When I mentioned to Clare that I'd done this, she complained, saying that she'd rather receive a paper copy, and then pay on line, something she's used to doing, perhaps even more than me. I returned to the Dwr Cymru website and discovered that in signing up for web access to the account (aka eBilling), I had lost the possibility of paper billing. Oh dear! So then I proceeded to de-register from using the online account, and when asked to explain why as part of this routine, stated I needed both and, not an either/or option..
This morning, by co-incidence, the water rates bill arrived in the post. It was already on its way when I was registering and de-registering yesterday.
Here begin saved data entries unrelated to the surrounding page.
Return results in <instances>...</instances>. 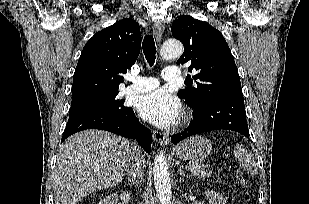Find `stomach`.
Here are the masks:
<instances>
[{"label": "stomach", "mask_w": 309, "mask_h": 204, "mask_svg": "<svg viewBox=\"0 0 309 204\" xmlns=\"http://www.w3.org/2000/svg\"><path fill=\"white\" fill-rule=\"evenodd\" d=\"M212 143L197 135L180 142L174 149L177 158L198 162L205 159L212 151Z\"/></svg>", "instance_id": "obj_1"}]
</instances>
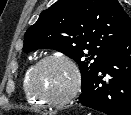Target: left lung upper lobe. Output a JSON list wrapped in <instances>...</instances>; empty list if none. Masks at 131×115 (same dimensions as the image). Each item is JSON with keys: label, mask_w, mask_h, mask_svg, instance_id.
<instances>
[{"label": "left lung upper lobe", "mask_w": 131, "mask_h": 115, "mask_svg": "<svg viewBox=\"0 0 131 115\" xmlns=\"http://www.w3.org/2000/svg\"><path fill=\"white\" fill-rule=\"evenodd\" d=\"M131 30L118 0H58L24 35V51L54 49L79 64L82 90L114 45Z\"/></svg>", "instance_id": "1"}]
</instances>
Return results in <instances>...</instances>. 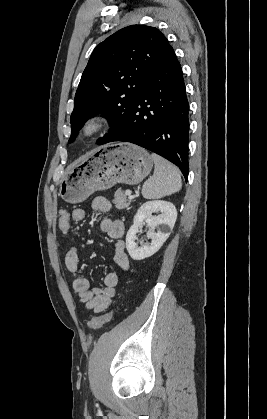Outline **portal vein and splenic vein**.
I'll return each mask as SVG.
<instances>
[{"mask_svg": "<svg viewBox=\"0 0 267 419\" xmlns=\"http://www.w3.org/2000/svg\"><path fill=\"white\" fill-rule=\"evenodd\" d=\"M125 194H126L127 196H131L132 192H131V190H126V191H125Z\"/></svg>", "mask_w": 267, "mask_h": 419, "instance_id": "1", "label": "portal vein and splenic vein"}]
</instances>
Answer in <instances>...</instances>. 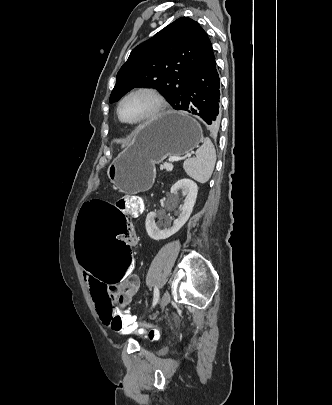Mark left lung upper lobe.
Returning <instances> with one entry per match:
<instances>
[{
    "label": "left lung upper lobe",
    "mask_w": 332,
    "mask_h": 405,
    "mask_svg": "<svg viewBox=\"0 0 332 405\" xmlns=\"http://www.w3.org/2000/svg\"><path fill=\"white\" fill-rule=\"evenodd\" d=\"M212 44L196 21L181 17L136 46L116 77L110 102L135 87L157 89L173 108L180 106L193 74L207 59Z\"/></svg>",
    "instance_id": "left-lung-upper-lobe-1"
}]
</instances>
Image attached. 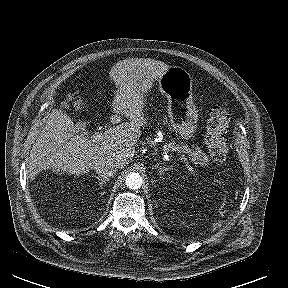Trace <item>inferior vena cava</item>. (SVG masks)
I'll return each mask as SVG.
<instances>
[{
    "label": "inferior vena cava",
    "mask_w": 288,
    "mask_h": 288,
    "mask_svg": "<svg viewBox=\"0 0 288 288\" xmlns=\"http://www.w3.org/2000/svg\"><path fill=\"white\" fill-rule=\"evenodd\" d=\"M118 165L111 159H102L95 163L94 169L103 179H109L113 177L117 172Z\"/></svg>",
    "instance_id": "1"
}]
</instances>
Hopefully this won't have disrupted the paper billing sequence in future. When you only get two water rate bills a year, it's easy to forget when they are due. I may get an email reminder, but Clare doesn't. If I was away when it was due, it might not get paid if she wasn't aware it was due.
Later in the morning I walked into town, with the aim of returning some surplus equipment to the office, and to take some photos of the Central Square Redevelopment construction site. It's seven weeks since I last did so. Work had just been started on demolishing the four storey row of shops and offices flanking Central Square on the east side. Now, all but a fraction the southern corner of the row has been cleared, exposing the car park behind, itself due for demolition, some time soon.
Amazingly, two tall concrete lift towers have sprung out of the ground, the excavated car park has been enclosed at ground level, and in separate areas of the site, two large skeletal steel structures have been erected. Very impressive indeed. I circumnavigated the site and took twice as many photos as usual, but can't make up for seven weeks of absence. Just as well that I don't have any travel plans for next year, and won't make any until Clare and I can plan to travel again together.
I had a wander around the shops for a while, looking for possible Black Friday sale bargains, but saw nothing that really tempted me at all. I'd quite like a smaller Windows laptop with a hi-res screen, as the work one I have is really too heavy and bulky to take in a rucksack. Most of those on offer are not the right size, and the screens are just not what I need for photo editing, and the ones worth considering are twice the price I am prepared to pay. If Toshiba can so a hi-res Chromebook for under £300, why can so few Windows PC manufacturers do the same for under £400. My other complaint about the new generation of portables is that so many of them have the battery hard wired and sealed in the case, and thus the device dies when the battery does. It's the same with phones too. Built in redundancy - it's the curse of consumerism and on the environment.
Having completed a tour of most of the shops I wanted to visit, I began to feel bored with shopping and headed for home, whereupon it started to rain and get colder, so instead of walking for another half an hour to get home, I waited for a 61 bus. During the journey, the heavens opened, sending forth a torrent of hail as well as water. It had just about stopped by the time I got off the bus, but everywhere was briefly covered with a white slushy blanket. By the time it got dark, the temperature had dropped just enough to cover the cars with frost. Winter is certainly on its way.